Three, if you have no need to throw yourself upon the slush pile and have your book declared a victor, you can self-publish no matter the length.  Down side is that for paper copies, you'll have to use a site like createspace to offer a print book, but it sounds like you want to see your work on a shelf in a store.  So I think you're going the agent route.  I am too.  It's what I need to do for this first novel.  IN fact, I sent a query a couple days ago and keep reminding myself a response is on its way in a week.

Okay, so I hope you have enough advice to rest assured at this point that the extra pages don't amount to a deal-breaker to an agent (who will seek out a bigger publisher).  Best wishes!


----------



## Jabrosky (Apr 2, 2014)

I second every comment saying that writers shouldn't worry themselves about word count until they have something finished.

Actually, I have been worrying a lot about story length lately, but not in the sense of traditional word counts.
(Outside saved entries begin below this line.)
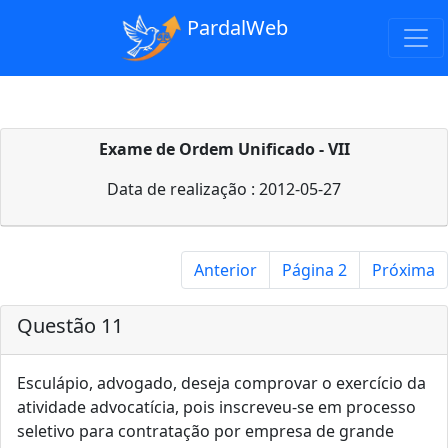
PardalWeb
Exame de Ordem Unificado - VII
Data de realização : 2012-05-27
Anterior
Página 2
Próxima
Questão 11
Esculápio, advogado, deseja comprovar o exercício da
atividade advocatícia, pois inscreveu‐se em processo
seletivo para contratação por empresa de grande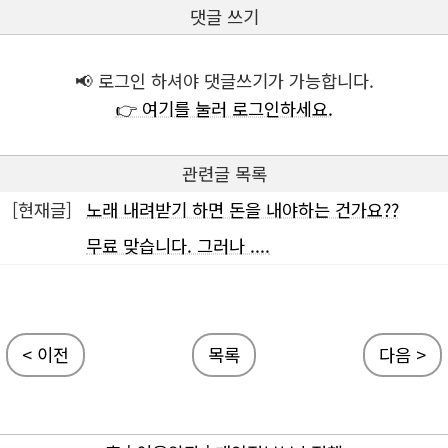
댓글 쓰기
📢 로그인 하셔야 댓글쓰기가 가능합니다.
👉 여기를 눌러 로그인하세요.
관련글 목록
[현재글]
노래 내려받기 하면 돈을 내야하는 건가요??
무료 맞습니다. 그러나 ....
< 이전
목록
다음 >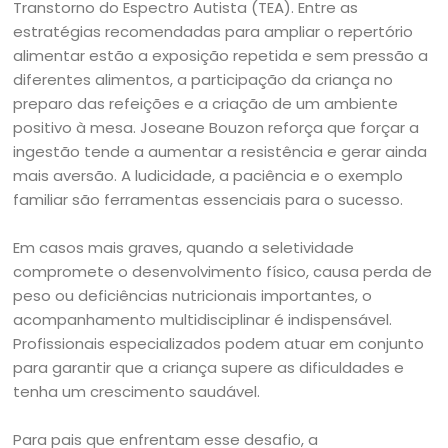
Transtorno do Espectro Autista (TEA). Entre as
estratégias recomendadas para ampliar o repertório
alimentar estão a exposição repetida e sem pressão a
diferentes alimentos, a participação da criança no
preparo das refeições e a criação de um ambiente
positivo à mesa. Joseane Bouzon reforça que forçar a
ingestão tende a aumentar a resistência e gerar ainda
mais aversão. A ludicidade, a paciência e o exemplo
familiar são ferramentas essenciais para o sucesso.
Em casos mais graves, quando a seletividade
compromete o desenvolvimento físico, causa perda de
peso ou deficiências nutricionais importantes, o
acompanhamento multidisciplinar é indispensável.
Profissionais especializados podem atuar em conjunto
para garantir que a criança supere as dificuldades e
tenha um crescimento saudável.
Para pais que enfrentam esse desafio, a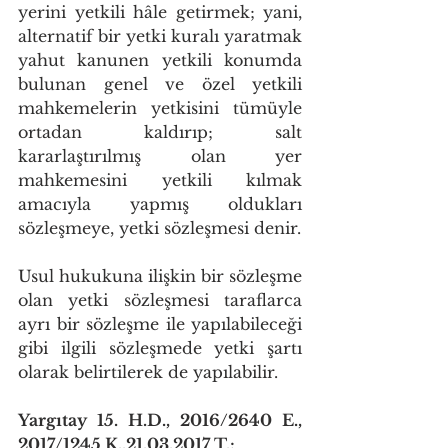
yerini yetkili hâle getirmek; yani, 
alternatif bir yetki kuralı yaratmak 
yahut kanunen yetkili konumda 
bulunan genel ve özel yetkili 
mahkemelerin yetkisini tümüyle 
ortadan kaldırıp; salt 
kararlaştırılmış olan yer 
mahkemesini yetkili kılmak 
amacıyla yapmış oldukları 
sözleşmeye, yetki sözleşmesi denir.
Usul hukukuna ilişkin bir sözleşme 
olan yetki sözleşmesi taraflarca 
ayrı bir sözleşme ile yapılabileceği 
gibi ilgili sözleşmede yetki şartı 
olarak belirtilerek de yapılabilir.
Yargıtay 15. H.D., 2016/2640 E., 
2017/1245 K.,21.03.2017 T.;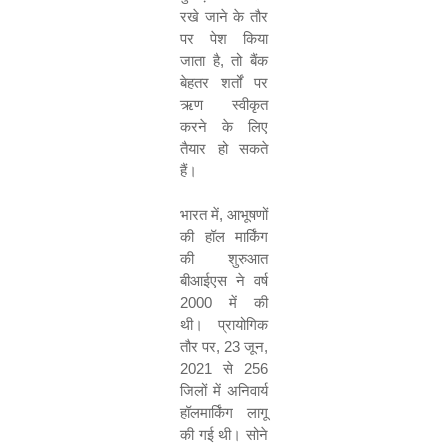
रखे
जाने के तौर
पर पेश किया
जाता है
,
तो बैंक
बेहतर शर्तों पर
ऋण स्वीकृत
करने के लिए
तैयार हो सकते
हैं।
भारत में
,
आभूषणों
की हॉल मार्किंग
की शुरुआत
बीआईएस
ने
वर्ष
2000
में की
थी। प्रायोगिक
तौर
पर
, 23
जून
,
2021
से
256
जिलों में अनिवार्य
हॉलमार्किंग लागू
की गई थी। सोने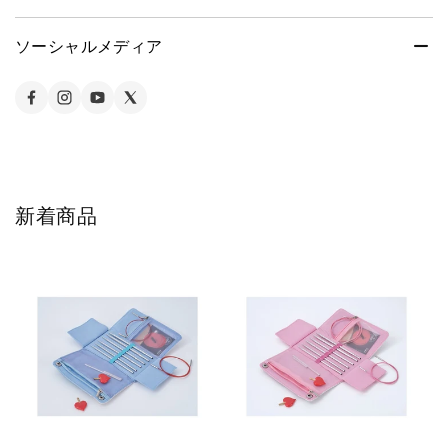
ソーシャルメディア
新着商品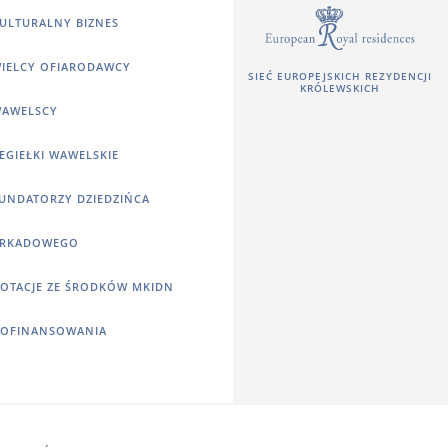
ULTURALNY BIZNES
IELCY OFIARODAWCY
SIEĆ EUROPEJSKICH REZYDENCJI
KRÓLEWSKICH
AWELSCY
EGIEŁKI WAWELSKIE
UNDATORZY DZIEDZIŃCA
RKADOWEGO
OTACJE ZE ŚRODKÓW MKIDN
OFINANSOWANIA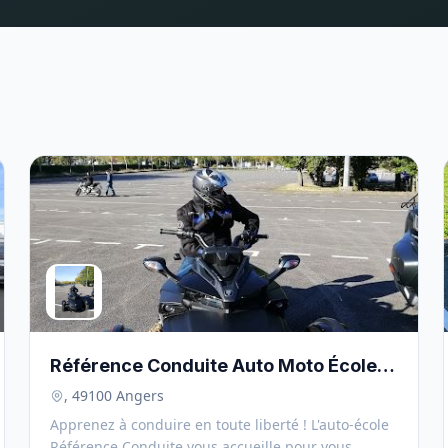
Référence Conduite Auto Moto École -
49100
, 49100 Angers
Apprenez à conduire en toute liberté ! L'auto-école
Référence Conduite vous accueille pour vous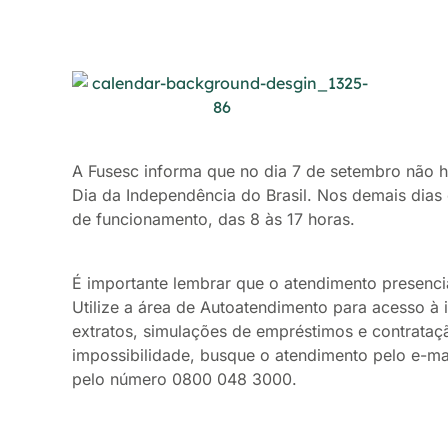
A Fusesc informa que no dia 7 de setembro não h
Dia da Independência do Brasil. Nos demais dias
de funcionamento, das 8 às 17 horas.
É importante lembrar que o atendimento presenc
Utilize a área de Autoatendimento para acesso à
extratos, simulações de empréstimos e contrataç
impossibilidade, busque o atendimento pelo e-m
pelo número 0800 048 3000.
I've read more than once that beginning writers like me should start with short stories before tackling larger novels. That advice sounds sensible to me, but for some reason I'm having difficulty brainstorming ideas that can be condensed into short stories. It seems that every idea I generate either deserves a longer story or centers on a simple fight scene. Don't get me wrong, I like writing action/adventure stories with fight scenes, but I don't want my writing to turn formulaic.


----------



## ndmellen (Apr 12, 2014)

Verum- This was incredibly helpful; thank you..


----------